LET’S foster our need for renewal. Let’s not take it for granted. Nor
should we just mindlessly hitch it to some automatic mechanism brought about by
social or economic forces, or by some cultural, fashion or temporal trends.
Let’s do it intentionally, making use of both human and supernatural means,
because this is what is proper to us as persons and as children of God. We have
to realize that this need is constant and will last till the end of life.
The new year should be a good occasion to remind ourselves of this duty. Though
the shift from the old to the new is merely conventional, it is still useful to
pause at this time to take stock of things in our life, making a review and
examination of some sort, and to set goals.
For this, of course, we need to be clear of who we are and what we are supposed
to accomplish. This means that some core beliefs have to be set in place.
Otherwise we would be clodding aimlessly in an intractable wilderness.
One problem we can immediately notice is that many people do not anymore bother
about such things as core beliefs, creeds or faith. They even mock this matter.
Some have gone to the level of indifference, scepticism, agnosticism and
atheism.
The more practical-minded just rely on the attitude of “what comes naturally,’
or at best, on some philosophies and ideologies that in their turn only capture
some portions of human concerns.
It’s a complex situation. But in any event, let’s just hope that the
unmistakable need to renew oneself can also clarify the issue of core beliefs
that hound all of us. We actually cannot escape from this, in spite of those
who say otherwise.
These past holidays have given me another fresh insight about this need for
renewal. Together with the festivities associated with Christmas and the New
Year, I also joined in the renewal of marriage vows of two couples—one after 60
years, and the other after 25 years—and the pledge of change of life while
visiting prisoners.
The three events drew different crowds and generated different atmospheres, and
yet there was one common element that bound them together. In spite of the time
that has passed and the still many uncertainties that the future can bring, the
parties involved want to renew.
The diamond jubilarians want to make their love sealed for eternity. The silver
jubilarians wish their love to grow strong and ever young as they still have a
lot of territory to traverse in life. The prisoners want to change to normal
life.
This wish to change, to keep on going, to reach the perfection and fulfilment
of human aspirations is what fuels our need for renewal. It’s just in the way
we are that while we are always bound to a certain place and time, we are also
in constant motion, as if in a journey.
This is an aspect of life that we should take more seriously. For it, we need
to be prepared and appropriately trained. That’s why the most basic attitude to
develop is that of having to begin and begin again. In this life, while we tend
to reach certain goals, we can never attain the ultimate one.
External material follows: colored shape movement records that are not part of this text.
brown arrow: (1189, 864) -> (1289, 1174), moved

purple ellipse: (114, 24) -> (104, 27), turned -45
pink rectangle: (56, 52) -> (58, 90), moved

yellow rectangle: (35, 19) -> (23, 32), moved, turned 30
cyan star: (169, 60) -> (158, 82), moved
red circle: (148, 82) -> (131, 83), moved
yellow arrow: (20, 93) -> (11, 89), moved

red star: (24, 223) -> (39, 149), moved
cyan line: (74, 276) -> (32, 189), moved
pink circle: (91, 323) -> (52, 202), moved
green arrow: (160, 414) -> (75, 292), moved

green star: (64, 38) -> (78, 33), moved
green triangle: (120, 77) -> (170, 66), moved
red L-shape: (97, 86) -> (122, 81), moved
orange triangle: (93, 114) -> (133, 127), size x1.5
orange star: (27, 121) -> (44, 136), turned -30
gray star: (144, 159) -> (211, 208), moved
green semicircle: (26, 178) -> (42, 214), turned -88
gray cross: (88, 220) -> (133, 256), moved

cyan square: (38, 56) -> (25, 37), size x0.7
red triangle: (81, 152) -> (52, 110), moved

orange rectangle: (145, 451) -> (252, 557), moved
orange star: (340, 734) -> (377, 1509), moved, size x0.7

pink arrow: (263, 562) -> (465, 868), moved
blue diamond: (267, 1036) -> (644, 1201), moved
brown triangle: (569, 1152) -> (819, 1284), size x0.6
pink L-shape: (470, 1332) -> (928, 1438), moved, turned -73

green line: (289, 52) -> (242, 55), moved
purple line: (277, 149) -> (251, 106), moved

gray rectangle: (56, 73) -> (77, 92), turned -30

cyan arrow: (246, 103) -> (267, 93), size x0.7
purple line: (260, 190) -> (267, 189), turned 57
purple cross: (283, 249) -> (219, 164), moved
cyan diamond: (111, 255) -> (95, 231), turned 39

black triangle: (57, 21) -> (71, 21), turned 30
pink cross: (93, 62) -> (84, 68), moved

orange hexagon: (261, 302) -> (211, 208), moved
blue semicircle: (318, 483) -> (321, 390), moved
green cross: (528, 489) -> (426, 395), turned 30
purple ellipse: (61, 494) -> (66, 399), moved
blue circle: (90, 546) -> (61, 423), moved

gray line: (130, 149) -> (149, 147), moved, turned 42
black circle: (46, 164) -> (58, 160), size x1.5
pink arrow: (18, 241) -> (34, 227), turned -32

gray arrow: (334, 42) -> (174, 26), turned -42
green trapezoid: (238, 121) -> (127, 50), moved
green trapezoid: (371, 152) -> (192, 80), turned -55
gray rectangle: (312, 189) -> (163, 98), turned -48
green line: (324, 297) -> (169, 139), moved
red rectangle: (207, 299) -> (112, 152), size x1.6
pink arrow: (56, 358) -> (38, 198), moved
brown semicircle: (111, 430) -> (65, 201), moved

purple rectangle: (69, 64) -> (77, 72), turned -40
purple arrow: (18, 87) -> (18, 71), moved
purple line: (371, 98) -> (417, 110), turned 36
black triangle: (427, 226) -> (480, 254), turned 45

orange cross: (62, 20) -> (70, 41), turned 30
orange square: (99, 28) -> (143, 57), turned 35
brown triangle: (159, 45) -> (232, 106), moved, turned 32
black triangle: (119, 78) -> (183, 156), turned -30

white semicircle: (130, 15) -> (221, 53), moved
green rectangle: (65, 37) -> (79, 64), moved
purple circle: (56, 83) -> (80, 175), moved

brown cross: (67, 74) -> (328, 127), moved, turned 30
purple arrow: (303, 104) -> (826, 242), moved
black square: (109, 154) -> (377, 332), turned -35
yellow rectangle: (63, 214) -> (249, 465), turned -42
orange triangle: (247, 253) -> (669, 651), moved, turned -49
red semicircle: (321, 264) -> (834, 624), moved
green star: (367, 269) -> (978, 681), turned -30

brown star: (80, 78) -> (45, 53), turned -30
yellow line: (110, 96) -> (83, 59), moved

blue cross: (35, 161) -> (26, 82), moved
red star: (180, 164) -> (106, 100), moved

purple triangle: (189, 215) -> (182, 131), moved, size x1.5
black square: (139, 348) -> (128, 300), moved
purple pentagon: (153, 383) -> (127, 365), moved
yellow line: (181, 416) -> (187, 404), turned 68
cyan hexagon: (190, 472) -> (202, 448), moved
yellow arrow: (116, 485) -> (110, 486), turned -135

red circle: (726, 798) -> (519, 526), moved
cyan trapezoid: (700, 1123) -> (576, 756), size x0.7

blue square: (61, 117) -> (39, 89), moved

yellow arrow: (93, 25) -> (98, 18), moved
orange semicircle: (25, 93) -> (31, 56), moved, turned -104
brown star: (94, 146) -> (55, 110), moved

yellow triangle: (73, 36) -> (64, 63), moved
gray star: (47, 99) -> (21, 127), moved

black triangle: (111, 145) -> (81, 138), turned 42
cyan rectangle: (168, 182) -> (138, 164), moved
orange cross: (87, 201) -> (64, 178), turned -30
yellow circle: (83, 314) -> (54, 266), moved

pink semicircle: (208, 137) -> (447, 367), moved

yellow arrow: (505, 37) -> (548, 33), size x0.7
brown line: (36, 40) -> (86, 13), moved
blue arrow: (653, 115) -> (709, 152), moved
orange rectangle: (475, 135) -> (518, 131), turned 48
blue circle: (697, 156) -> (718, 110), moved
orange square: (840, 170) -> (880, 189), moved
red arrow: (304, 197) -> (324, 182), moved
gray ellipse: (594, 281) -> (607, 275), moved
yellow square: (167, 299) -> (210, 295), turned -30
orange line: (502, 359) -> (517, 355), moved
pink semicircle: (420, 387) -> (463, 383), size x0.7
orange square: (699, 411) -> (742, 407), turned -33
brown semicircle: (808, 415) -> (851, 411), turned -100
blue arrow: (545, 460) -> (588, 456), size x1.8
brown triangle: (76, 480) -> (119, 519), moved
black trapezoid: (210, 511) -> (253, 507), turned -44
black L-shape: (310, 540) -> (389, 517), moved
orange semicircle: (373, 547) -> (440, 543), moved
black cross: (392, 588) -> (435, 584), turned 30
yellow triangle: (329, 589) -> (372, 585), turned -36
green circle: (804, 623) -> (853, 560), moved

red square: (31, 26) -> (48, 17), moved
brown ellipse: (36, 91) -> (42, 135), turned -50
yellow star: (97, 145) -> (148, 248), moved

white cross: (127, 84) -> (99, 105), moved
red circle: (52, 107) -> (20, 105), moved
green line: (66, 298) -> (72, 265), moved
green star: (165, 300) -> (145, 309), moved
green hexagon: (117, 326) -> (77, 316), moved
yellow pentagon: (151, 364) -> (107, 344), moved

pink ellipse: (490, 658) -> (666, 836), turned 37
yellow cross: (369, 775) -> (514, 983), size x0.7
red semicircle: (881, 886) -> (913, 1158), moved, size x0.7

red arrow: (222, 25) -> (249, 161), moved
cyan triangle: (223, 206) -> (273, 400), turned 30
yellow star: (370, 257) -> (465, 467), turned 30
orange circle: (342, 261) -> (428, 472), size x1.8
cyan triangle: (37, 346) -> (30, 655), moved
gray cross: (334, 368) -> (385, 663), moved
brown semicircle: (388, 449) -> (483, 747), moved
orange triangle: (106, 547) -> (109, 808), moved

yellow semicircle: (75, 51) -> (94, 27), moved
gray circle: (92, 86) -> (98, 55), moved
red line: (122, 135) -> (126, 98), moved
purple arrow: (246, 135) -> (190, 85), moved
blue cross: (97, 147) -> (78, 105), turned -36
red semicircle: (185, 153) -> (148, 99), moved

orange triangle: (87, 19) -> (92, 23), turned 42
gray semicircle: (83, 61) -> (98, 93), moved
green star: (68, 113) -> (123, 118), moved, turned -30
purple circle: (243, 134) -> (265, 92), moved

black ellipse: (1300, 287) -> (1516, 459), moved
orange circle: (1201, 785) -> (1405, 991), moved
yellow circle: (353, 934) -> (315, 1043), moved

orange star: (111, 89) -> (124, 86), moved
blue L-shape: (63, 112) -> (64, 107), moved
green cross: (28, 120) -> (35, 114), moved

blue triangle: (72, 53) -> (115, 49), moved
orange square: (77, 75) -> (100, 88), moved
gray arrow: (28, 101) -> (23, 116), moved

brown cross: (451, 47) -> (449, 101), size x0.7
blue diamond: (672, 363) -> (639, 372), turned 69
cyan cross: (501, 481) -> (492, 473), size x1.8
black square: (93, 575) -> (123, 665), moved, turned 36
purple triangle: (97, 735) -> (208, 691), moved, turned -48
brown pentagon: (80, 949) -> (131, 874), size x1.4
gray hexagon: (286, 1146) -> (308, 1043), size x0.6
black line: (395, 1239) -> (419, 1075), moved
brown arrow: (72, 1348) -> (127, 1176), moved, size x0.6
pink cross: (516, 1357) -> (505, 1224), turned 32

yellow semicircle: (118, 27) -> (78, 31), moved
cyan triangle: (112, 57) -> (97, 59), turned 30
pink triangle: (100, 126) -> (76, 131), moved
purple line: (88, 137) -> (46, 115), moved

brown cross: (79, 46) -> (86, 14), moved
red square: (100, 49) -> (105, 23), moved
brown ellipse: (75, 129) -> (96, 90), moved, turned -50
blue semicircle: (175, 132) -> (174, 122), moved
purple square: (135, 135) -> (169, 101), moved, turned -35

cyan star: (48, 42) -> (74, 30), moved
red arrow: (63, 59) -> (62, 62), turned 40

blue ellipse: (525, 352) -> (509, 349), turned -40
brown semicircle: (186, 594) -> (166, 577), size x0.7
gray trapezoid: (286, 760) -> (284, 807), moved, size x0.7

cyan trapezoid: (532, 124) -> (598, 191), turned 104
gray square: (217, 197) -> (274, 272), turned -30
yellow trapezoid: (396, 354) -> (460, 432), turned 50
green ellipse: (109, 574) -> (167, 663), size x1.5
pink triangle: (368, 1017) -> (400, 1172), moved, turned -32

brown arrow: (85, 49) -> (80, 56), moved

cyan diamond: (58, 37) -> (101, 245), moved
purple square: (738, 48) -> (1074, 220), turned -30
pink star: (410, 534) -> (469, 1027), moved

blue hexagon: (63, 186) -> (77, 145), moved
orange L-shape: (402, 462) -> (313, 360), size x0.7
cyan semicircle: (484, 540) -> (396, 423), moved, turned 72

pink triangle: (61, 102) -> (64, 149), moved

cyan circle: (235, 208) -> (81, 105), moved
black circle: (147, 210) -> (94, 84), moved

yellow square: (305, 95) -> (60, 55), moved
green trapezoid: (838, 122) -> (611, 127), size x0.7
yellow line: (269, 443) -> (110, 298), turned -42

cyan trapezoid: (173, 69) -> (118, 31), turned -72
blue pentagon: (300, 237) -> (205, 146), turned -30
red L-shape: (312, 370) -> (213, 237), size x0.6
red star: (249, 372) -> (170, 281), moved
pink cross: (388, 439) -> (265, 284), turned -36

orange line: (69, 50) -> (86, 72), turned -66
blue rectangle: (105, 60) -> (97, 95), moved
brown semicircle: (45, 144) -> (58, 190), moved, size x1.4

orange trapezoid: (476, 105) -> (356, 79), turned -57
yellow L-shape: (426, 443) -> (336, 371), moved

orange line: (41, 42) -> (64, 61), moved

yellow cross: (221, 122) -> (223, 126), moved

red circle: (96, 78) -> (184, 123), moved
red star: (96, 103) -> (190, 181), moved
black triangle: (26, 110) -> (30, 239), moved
But instead of not doing anything about it, what we need to do is to continue,
without let up, having to begin and begin again. This is a practical law of
life that we should apply in our daily affairs.
We need it, first of all, when we may have committed a mistake. We can always
begin again, because even if we have to contend with the consequences of our
mistakes, we can always count on the power of atonement and reparation that
always produces beautiful effects.
We have to begin and begin again because we are also subject to our continuing
tendency to be lukewarm. That’s an undeniable condition we have to
contend everyday.
And lastly, we have to begin and begin again because in spite of our best
efforts, our ultimate goal to be with God forever always beckons us. Thus, in
the Book of Revelation, we read the relevant passage: “He that is holy, let him
be sanctified still.” (22,11)
This attitude of having to begin and begin again makes the need for constant
renewal attainable, and not left simply as a mere desire. It keeps us going,
fanning the love that is at the core of our being, until that love gets
consummated when with God, we will always be new, never to grow old.